You know, politics like insisting that wearing a burka or supporting Planned Parenthood is the epitome of feminism.
ABC’s Nightline gave celebrity supermodel and social media mogul Emily Ratajkowski an absolutely glowing promotional segment on Monday night. Rebecca Jarvis touted the 28 year-old as “one of today’s biggest celebrities and among the most influential women on social media.” She’s had a “whirlwind of a career” for someone so young, and is mega famous with “almost 25 million Instagram followers.”
Nightline wouldn’t stop, adding, “Emily Ratajkowski isn’t just a social media star, she’s influencing the culture with her own distinct message of body-positivity and feminism.” See that’s the problem. ABC’s claims were combined with images of Ratajkowski protesting Kavanaugh at the US Supreme Court, and posing in lingerie exposing her armpit hair on social media.
Doesn’t sound like she’s taking a stand for much, but still ABC humored her.
“What is your brand of feminism?” the Nightline reporter asked. Ratajkowski responded, “It’s just about the ability to choose; to be whatever kind of woman you want to be, to dress however you want whether it be in a burka or a bikini.”
Ok, so clearly she’s not doing too much thinking. The burka as feminism? Nightline’s picture of her holding an “I Stand With Planned Parenthood” sign as feminism? Still the irony rolled on.
Nightline continued, saying, “She’s turning heads and raising eyebrows with her skin-baring posts.” Oh but Ratajkowski can spin that as activism rather than blatant exhibitionism right quick. “Why do you think of nudity as expressing yourself as a feminist? There are people who say that is not the case.” She replied, “I don’t actually believe that nudity is expressing yourself.

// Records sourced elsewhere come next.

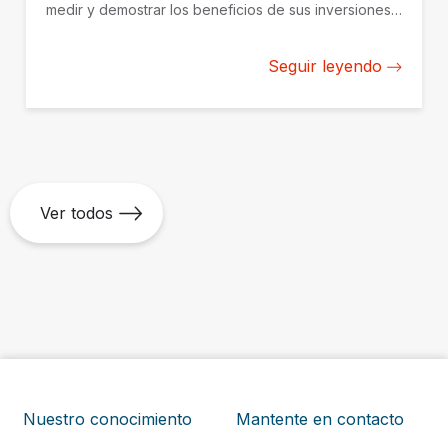
medir y demostrar los beneficios de sus inversiones
de manera creíble. BID Invest trabaja con gestores de
fondos en América Latina y el Caribe para construir
Seguir leyendo
desde cero su capacidad de medición y gestión del
impacto.
Ver todos
Nuestro conocimiento
Mantente en contacto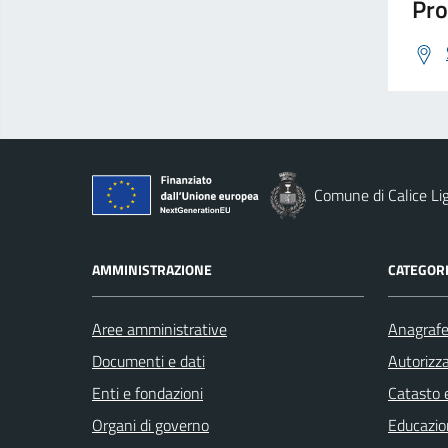
Pro
Comune di Calice Li
AMMINISTRAZIONE
CATEGORI
Aree amministrative
Anagrafe 
Documenti e dati
Autorizza
Enti e fondazioni
Catasto e
Organi di governo
Educazio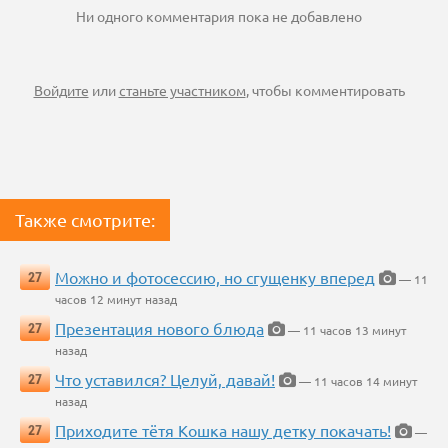
Ни одного комментария пока не добавлено
Войдите
или
станьте участником
, чтобы комментировать
Также смотрите:
Можно и фотосессию, но сгущенку вперед
27
— 11
часов 12 минут назад
Презентация нового блюда
27
— 11 часов 13 минут
назад
Что уставился? Целуй, давай!
27
— 11 часов 14 минут
назад
Приходите тётя Кошка нашу детку покачать!
27
—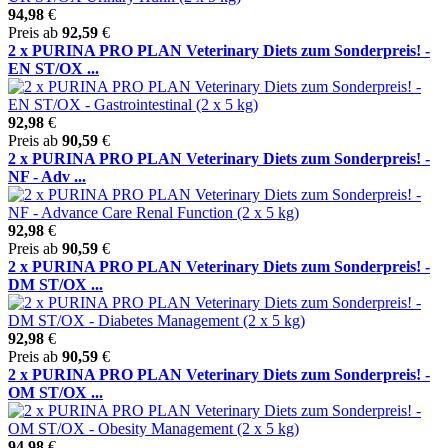
94,98
€
Preis ab
92,59
€
2 x PURINA PRO PLAN Veterinary Diets zum Sonderpreis! -
EN ST/OX ...
92,98
€
Preis ab
90,59
€
2 x PURINA PRO PLAN Veterinary Diets zum Sonderpreis! -
NF - Adv ...
92,98
€
Preis ab
90,59
€
2 x PURINA PRO PLAN Veterinary Diets zum Sonderpreis! -
DM ST/OX ...
92,98
€
Preis ab
90,59
€
2 x PURINA PRO PLAN Veterinary Diets zum Sonderpreis! -
OM ST/OX ...
94,98
€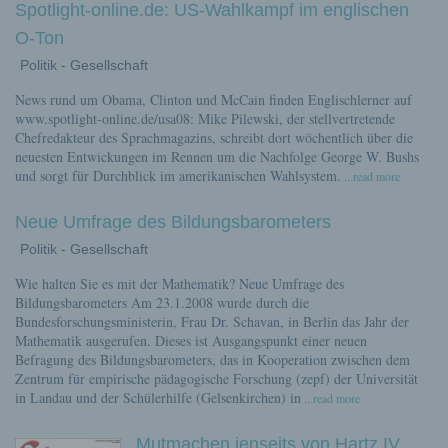
Spotlight-online.de: US-Wahlkampf im englischen
O-Ton
Politik - Gesellschaft
News rund um Obama, Clinton und McCain finden Englischlerner auf
www.spotlight-online.de/usa08: Mike Pilewski, der stellvertretende
Chefredakteur des Sprachmagazins, schreibt dort wöchentlich über die
neuesten Entwickungen im Rennen um die Nachfolge George W. Bushs
und sorgt für Durchblick im amerikanischen Wahlsystem.
...read more
Neue Umfrage des Bildungsbarometers
Politik - Gesellschaft
Wie halten Sie es mit der Mathematik? Neue Umfrage des
Bildungsbarometers Am 23.1.2008 wurde durch die
Bundesforschungsministerin, Frau Dr. Schavan, in Berlin das Jahr der
Mathematik ausgerufen. Dieses ist Ausgangspunkt einer neuen
Befragung des Bildungsbarometers, das in Kooperation zwischen dem
Zentrum für empirische pädagogische Forschung (zepf) der Universität
in Landau und der Schülerhilfe (Gelsenkirchen) in
...read more
Mutmachen jenseits von Hartz IV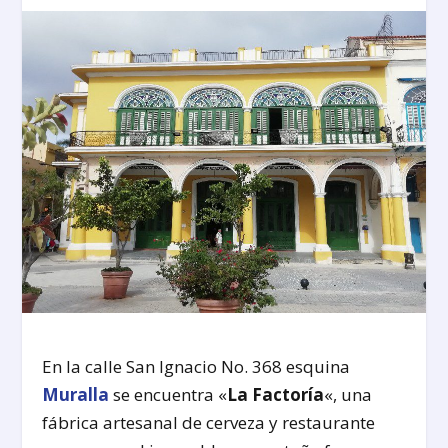
En la calle San Ignacio No. 368 esquina
Muralla
se encuentra «
La Factoría
«, una
fábrica artesanal de cerveza y restaurante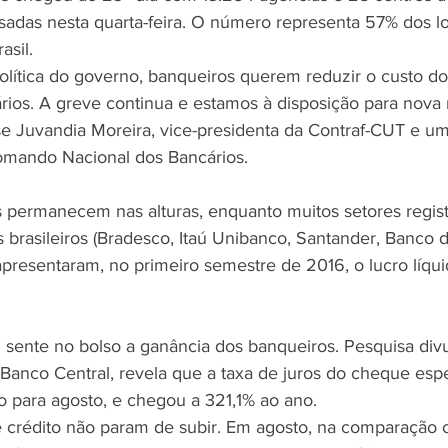
isadas nesta quarta-feira. O número representa 57% dos lo
asil.
olítica do governo, banqueiros querem reduzir o custo do
ios. A greve continua e estamos à disposição para nova
e Juvandia Moreira, vice-presidenta da Contraf-CUT e um
mando Nacional dos Bancários.
 permanecem nas alturas, enquanto muitos setores regis
brasileiros (Bradesco, Itaú Unibanco, Santander, Banco d
presentaram, no primeiro semestre de 2016, o lucro líqu
ente no bolso a ganância dos banqueiros. Pesquisa divu
o Banco Central, revela que a taxa de juros do cheque espe
o para agosto, e chegou a 321,1% ao ano.
e crédito não param de subir. Em agosto, na comparação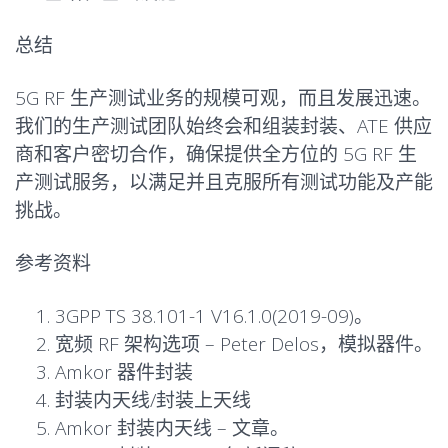
总结
5G RF 生产测试业务的规模可观，而且发展迅速。
我们的生产测试团队始终会和组装封装、ATE 供应
商和客户密切合作，确保提供全方位的 5G RF
生
产测试服务
，以满足并且克服所有测试功能及产能
挑战。
参考资料
3GPP
TS 38.101-1 V16.1.0(2019-09)。
宽频 RF 架构选项 – Peter Delos，
模拟器件
。
Amkor 器件封装
封装内天线/封装上天线
Amkor 封装内天线 –
文章
。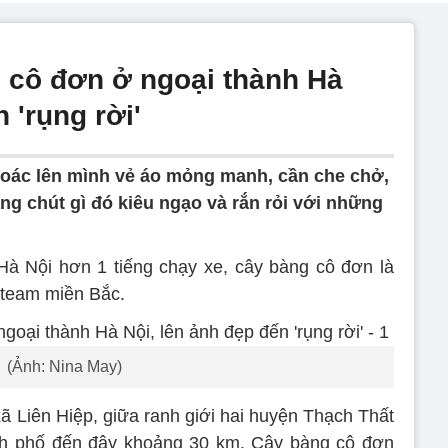
g cô đơn ở ngoại thành Hà
 'rụng rời'
oác lên mình vẻ áo mỏng manh, cần che chở,
ng chút gì đó kiêu ngạo và rắn rỏi với những
à Nội hơn 1 tiếng chạy xe, cây bàng cô đơn là
 team miền Bắc.
(Ảnh: Nina May)
xã Liên Hiệp, giữa ranh giới hai huyện Thạch Thất
nh phố đến đây khoảng 30 km. Cây bàng cô đơn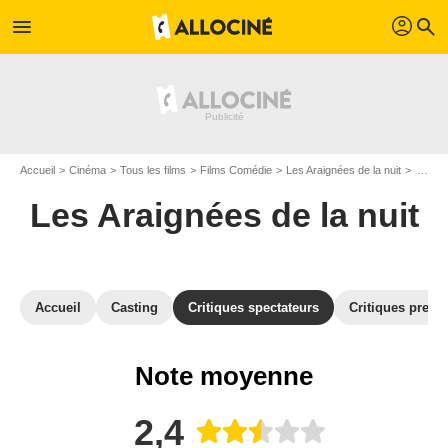
profil
menu
search
Accueil
Cinéma
Tous les films
Films Comédie
Les Araignées de la nuit
Avis sur Les Araignées de la nuit
Les Araignées de la nuit
Accueil
Casting
Critiques spectateurs
Critiques press
Note moyenne
2,4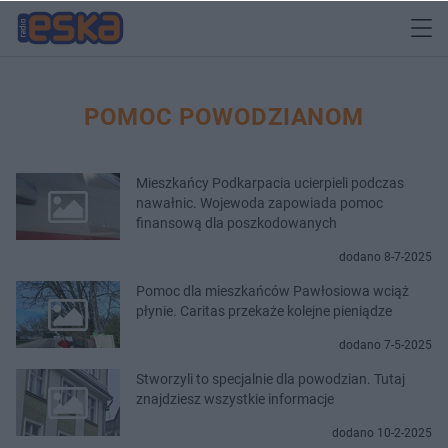
POMOC POWODZIANOM
Mieszkańcy Podkarpacia ucierpieli podczas
nawałnic. Wojewoda zapowiada pomoc
finansową dla poszkodowanych
dodano 8-7-2025
Pomoc dla mieszkańców Pawłosiowa wciąż
płynie. Caritas przekaże kolejne pieniądze
dodano 7-5-2025
Stworzyli to specjalnie dla powodzian. Tutaj
znajdziesz wszystkie informacje
dodano 10-2-2025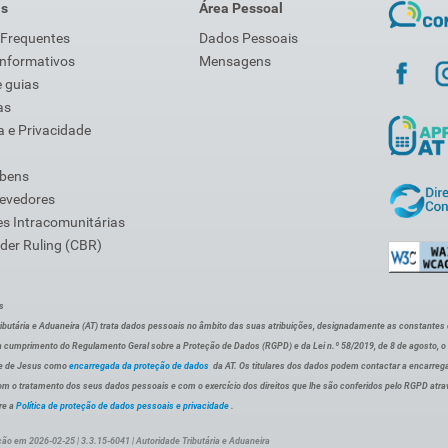
is
Área Pessoal
 Frequentes
Dados Pessoais
Informativos
Mensagens
 guias
as
 e Privacidade
 bens
Devedores
s Intracomunitárias
der Ruling (CBR)
s
ibutária e Aduaneira (AT) trata dados pessoais no âmbito das suas atribuições, designadamente as constantes do 
 cumprimento do Regulamento Geral sobre a Proteção de Dados (RGPD) e da Lei n.º 58/2019, de 8 de agosto, 
de de Jesus como
encarregada da proteção de dados
da AT. Os titulares dos dados podem contactar a encarreg
om o tratamento dos seus dados pessoais e com o exercício dos direitos que lhe são conferidos pelo RGPD atra
re a
Política de proteção de dados pessoais e privacidade
.
ção em 2026-02-25 | 3.3.15-6041 | Autoridade Tributária e Aduaneira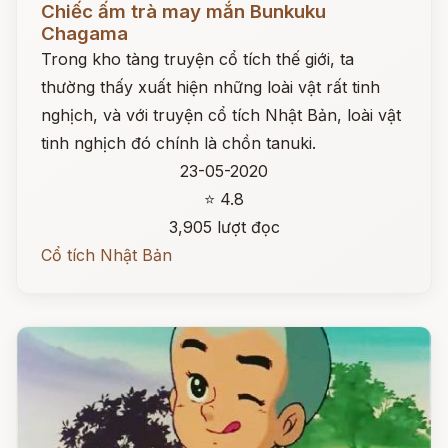
Chiếc ấm trà may mắn Bunkuku
Chagama
Trong kho tàng truyện cổ tích thế giới, ta
thường thấy xuất hiện những loài vật rất tinh
nghịch, và với truyện cổ tích Nhật Bản, loài vật
tinh nghịch đó chính là chồn tanuki.
23-05-2020
⭐ 4.8
3,905 lượt đọc
Cổ tích Nhật Bản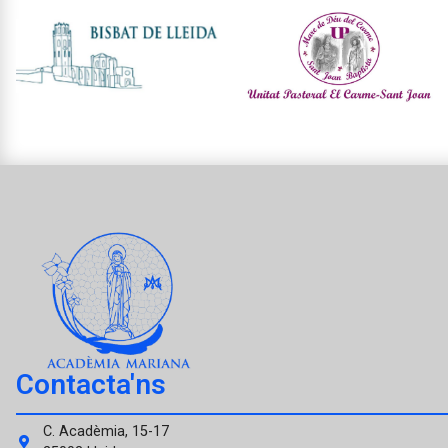
Contacta'ns
C. Acadèmia, 15-17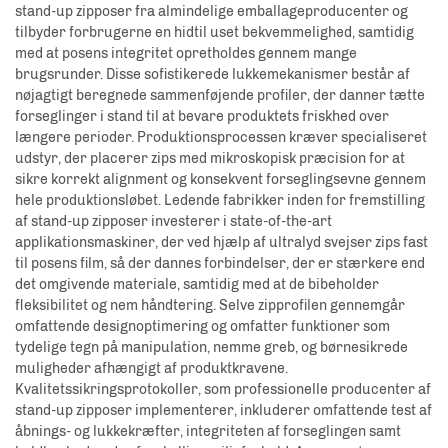
stand-up zipposer fra almindelige emballageproducenter og
tilbyder forbrugerne en hidtil uset bekvemmelighed, samtidig
med at posens integritet opretholdes gennem mange
brugsrunder. Disse sofistikerede lukkemekanismer består af
nøjagtigt beregnede sammenføjende profiler, der danner tætte
forseglinger i stand til at bevare produktets friskhed over
længere perioder. Produktionsprocessen kræver specialiseret
udstyr, der placerer zips med mikroskopisk præcision for at
sikre korrekt alignment og konsekvent forseglingsevne gennem
hele produktionsløbet. Ledende fabrikker inden for fremstilling
af stand-up zipposer investerer i state-of-the-art
applikationsmaskiner, der ved hjælp af ultralyd svejser zips fast
til posens film, så der dannes forbindelser, der er stærkere end
det omgivende materiale, samtidig med at de bibeholder
fleksibilitet og nem håndtering. Selve zipprofilen gennemgår
omfattende designoptimering og omfatter funktioner som
tydelige tegn på manipulation, nemme greb, og børnesikrede
muligheder afhængigt af produktkravene.
Kvalitetssikringsprotokoller, som professionelle producenter af
stand-up zipposer implementerer, inkluderer omfattende test af
åbnings- og lukkekræfter, integriteten af forseglingen samt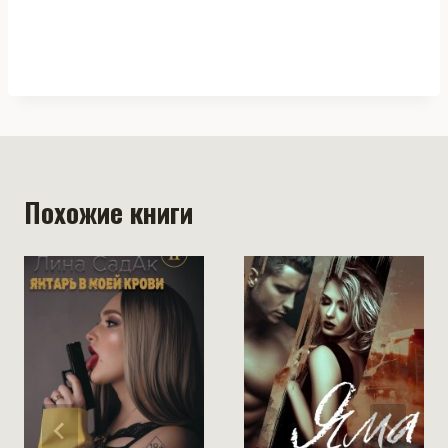
Похожие книги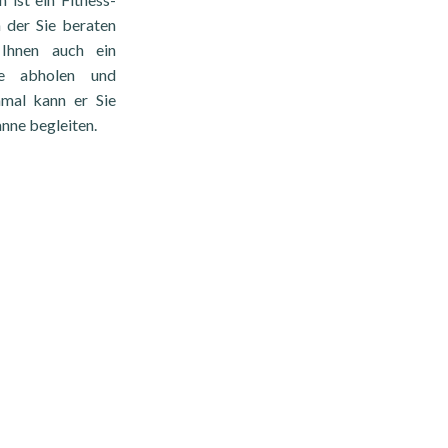
 der Sie beraten
Ihnen auch ein
ie abholen und
mal kann er Sie
nne begleiten.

I think that choosing to represent your body however you choose is an empowering thing.”
So let us get this straight, displaying your nude self has no bearing on your status as a person, but it still somehow supposedly gives you power? Yeah it doesn’t make much sense.
Adding to the incoherence, Ratajkowski responded to the interviewers’ questions about “owning the narrative” by claiming, “We shouldn’t be taking women for how they represent themselves, or their body or even their sexual past and judging them for those things … It’s not something we do with men.”
If this has anything to do with Justice Brett Kavanaugh, (whom she was arrested for protesting against) then that’s BS. The man’s entire social standing was all but destroyed based on a false judgment of his sexual past. It sounded like something a white man of privilege would do so why not? Disgusting.
And as far as the other stuff, Ratajkowski is the kind of independent thinker who thinks doing whatever she wants is activism and that includes killing innocent unborn children and having women wear clothing that denotes male ownership over them. Let’s just call her a model and leave it at that.